Но чем страшней ему было, тем он становился смелей; он злился на себя:
«Иди, трус!..» И он пошел.
Все вокруг него было словно подернуто туманом, он ничего не видел, не помнил, как вошел в шумный Дворец правосудия, как попал в свидетельскую комнату. А Жан-Казимир чувствовал себя совершенно свободно, ведя его и на ходу обмениваясь то с тем, то с другим приветствием или шуткой. Однако встречи с Бушаром он ждал почти с таким же волнением, как Марк. Их вызвали довольно скоро. Свидетелей со стороны защиты было немного. Когда Марка ввели в улей смерти, он стиснул зубы и напряг мускулы ног, – ноги у него были точно набиты опилками. «Не смотреть! – твердил он себе. – В особенности на него! Не видеть его!..» И он сразу увидел именно его. И едва увидел – конец!
Он уже не мог отвести глаза. Раздраженный голос председателя напомнил ему, что к нему обращаются. Марк вошел в роль свидетеля, однако его смятение было так велико, что он не мог вспомнить свое имя. Сзади послышался смех. Председатель призвал смеявшихся к порядку. Он хотел приободрить Марка. И мало-помалу Марк овладел собой; ему сделалось стыдно при мысАИ, что его заподозрили в трусости. А ведь у него перехватило дыхание из-за рожи, которая на него уставилась, из-за этого знакомого лица, но оно до того изменялось под ударами судьбы (включая побои, нанесенные в полиции), что Марк усомнился бы, если бы не встретился со свирепым глазом носорога. (Жан-Казимир верно подметил сходство! Но у носорога был только один глаз – он окривел). Их взгляды встретились, Марк заметил, что Бушар резким движением пытается встать, но его сейчас же опять усадили жандармы, и Марк уловил поток ярости, первую струю, которая ударила из единственного глаза. Марк опустил глаза.
Он был потрясен. Ему казалось, что виноват он и сейчас голос Бушара раздавит его. Он не видел второй струи. Бешеный взгляд внезапно смягчился, и в глазу Симона уже ничего не осталось, кроме сердечного и грубоватого презрения. Но Марк каждую минуту ждал, что его показание будет прервано какой-нибудь выходкой. И ему потребовалось время, чтобы освоиться. Он по-детски путался, но мало-помалу боязнь у него прошла. Зато теперь его задевали приглушенные смешки, какими публика встречала его беспомощный лепет. А председатель скорей поддерживал слушателей своей иронией, чем осуждал. Наконец Марк встал на дыбы. И, как это бывает с людьми робкими, когда кровь ударяет им в голову, мгновенно стал изрыгать огонь. Единым махом он перескочил через все барьеры осторожности. Он произнес не только защитительную речь (которой от него не требовали), но и вызывающее и резкое похвальное слово Симону. При первых попытках остановить его он встопорщился, как молодой петух, и стал нападать на социальный строй. Сухим и хлестким вмешательством прокурор утер ему нос и осадил его. Петушок растерялся, его заставили взять свои слова обратно.

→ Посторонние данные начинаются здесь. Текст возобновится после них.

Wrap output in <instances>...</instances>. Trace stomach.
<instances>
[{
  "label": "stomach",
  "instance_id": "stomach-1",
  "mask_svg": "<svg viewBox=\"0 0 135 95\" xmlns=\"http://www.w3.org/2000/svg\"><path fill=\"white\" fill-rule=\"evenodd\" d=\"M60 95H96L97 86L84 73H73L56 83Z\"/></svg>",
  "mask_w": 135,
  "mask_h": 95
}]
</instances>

Едва взлетев, он с подрезанными крыльями упал в лужу и стал барахтаться.
И скомканное свидетельское показание прошло без всякого блеска. Марк уходил уничтоженный и снова бросил на Симона взгляд, полный стыда. Глаз Симона смотрел на него насмешливо и ласково; он как бы говорил: «Бедный мальчишка!..» Марк был смущен и взволнован; он смело кивнул Симону. Симон ответил покровительственным и фамильярным жестом – он поднял руку и послал Марку прощальный привет.

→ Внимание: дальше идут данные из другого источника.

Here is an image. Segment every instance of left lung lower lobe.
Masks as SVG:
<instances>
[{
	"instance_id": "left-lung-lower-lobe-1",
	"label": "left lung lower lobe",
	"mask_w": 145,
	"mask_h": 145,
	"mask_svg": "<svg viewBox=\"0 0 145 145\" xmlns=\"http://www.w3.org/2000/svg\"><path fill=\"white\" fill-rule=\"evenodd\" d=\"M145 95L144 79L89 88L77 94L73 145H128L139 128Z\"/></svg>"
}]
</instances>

Марк был до того расстроен, что потом даже не поинтересовался, как пошло дело дальше, какой прием Полифем оказал Жан-Казимиру. Старая ненависть оружия не сложила. Едва заметив тонкую Мордочку гермафродита, Симон рванулся вперед и залаял. Он оплевал бывшего друга, бросал в него грязью. Защитник изо всех сил пытался заткнуть ему глотку. Председатель громовым голосом предупреждал, что прикажет его вывести, если он будет оскорблять свидетелей. А тот нагло отвечал, что воспрещает защищать его; всех свидетелей он обзывал «собаками, которые ползают на брюхе», а Жан-Казимира – «сукой». Наконец удалось заставить его умолкнуть. Он стал слушать молча, но продолжал усмехаться. Жан-Казимир был бледен; он держался надменно и давал показания четко, холодно, с расстановкой. Он разыгрывал безразличную объективность, все заранее рассчитанные черточки которой могли бы послужить на пользу обвиняемому; и вместе с тем он принижал Симона, он изображал его крестьянином, который сбился с пути, рассматривал его как жертву благородной и глупой демократической иллюзии, которая отрывает огрубелого земледельца от пашни и взваливает на него в нашей школе непосильный и опасный умственный труд. Жан-Казимир сказал, что знаменитое выражение Барреса «люди без корней» устарело и должно быть заменено другим: «люди, выбитые из колеи», и что в беспорядке виновата система, а не орудия, которые она привела в негодность. Такая постановка вопроса льстила скрытому тщеславию буржуа, сидевших в зале заседаний: им было приятно считать in petto, В глубине души (итал.).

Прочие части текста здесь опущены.